目前，Books3数据集中包含的书籍版权状况复杂，涉及的作品来自不同的时代和作者，要逐一取得授权可能面临巨大挑战。随着事件的发展，Meta的这一做法可能会推动对于人工智能“合理使用”范围的新讨论，甚至可能导致相关法律法规的更新和完善。

英文翻译：
Title: Meta’s Training on ‘Pirated’ Books Sparks Legal Debate
Keywords: Meta, Pirated Books, Legal Controversy

News content:
The social media behemoth Meta Platforms Inc. has admitted to using unauthorized book materials in its artificial intelligence research, sparking a copyright controversy. According to the latest court documents, Meta utilized the Books3 open-source book dataset to train its Llama 1 and Llama 2 large language models. This dataset comprises the text of nearly 200,000 books and amounts to a total data volume of 37GB.

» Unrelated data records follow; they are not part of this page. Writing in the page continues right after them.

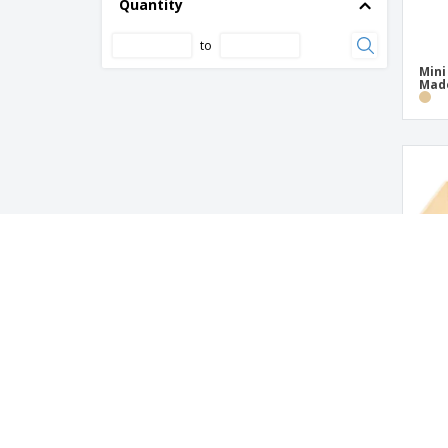
Quantity
to
Mini
Mad
Mini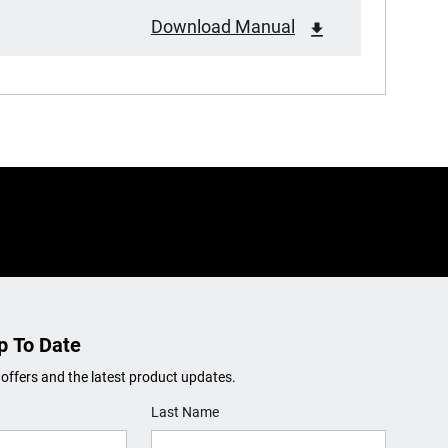
Download Manual
p To Date
 offers and the latest product updates.
Last Name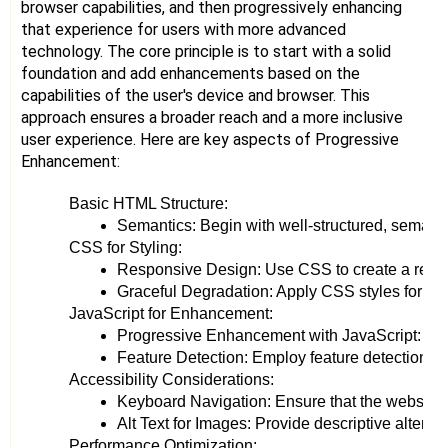
browser capabilities, and then progressively enhancing
that experience for users with more advanced
technology. The core principle is to start with a solid
foundation and add enhancements based on the
capabilities of the user's device and browser. This
approach ensures a broader reach and a more inclusive
user experience. Here are key aspects of Progressive
Enhancement:
Basic HTML Structure:
Semantics: Begin with well-structured, semanti
CSS for Styling:
Responsive Design: Use CSS to create a respons
Graceful Degradation: Apply CSS styles for aest
JavaScript for Enhancement:
Progressive Enhancement with JavaScript: Intro
Feature Detection: Employ feature detection rat
Accessibility Considerations:
Keyboard Navigation: Ensure that the website is
Alt Text for Images: Provide descriptive alterna
Performance Optimization: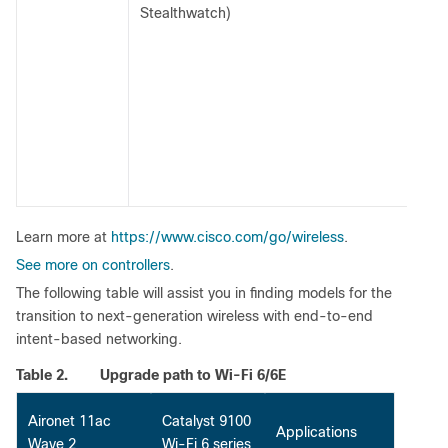
Stealthwatch)
Learn more at
https://www.cisco.com/go/wireless
.
See more on controllers
.
The following table will assist you in finding models for the
transition to next-generation wireless with end-to-end
intent-based networking.
Table 2.
Upgrade path to Wi-Fi 6/6E
Aironet 11ac
Catalyst 9100
Applications
Wave 2
Wi-Fi 6 series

Despite being an open-source resource widely used, the books within Books3 are still under copyright protection. Meta contends that, under the “fair use” provision of U.S. copyright law, it does not need to pay for or obtain licenses for the use of these copyrighted materials. The company’s argument is that what they are doing is “machine learning” for artificial intelligence, rather than directly copying or distributing the content of these books, thus not constituting infringement.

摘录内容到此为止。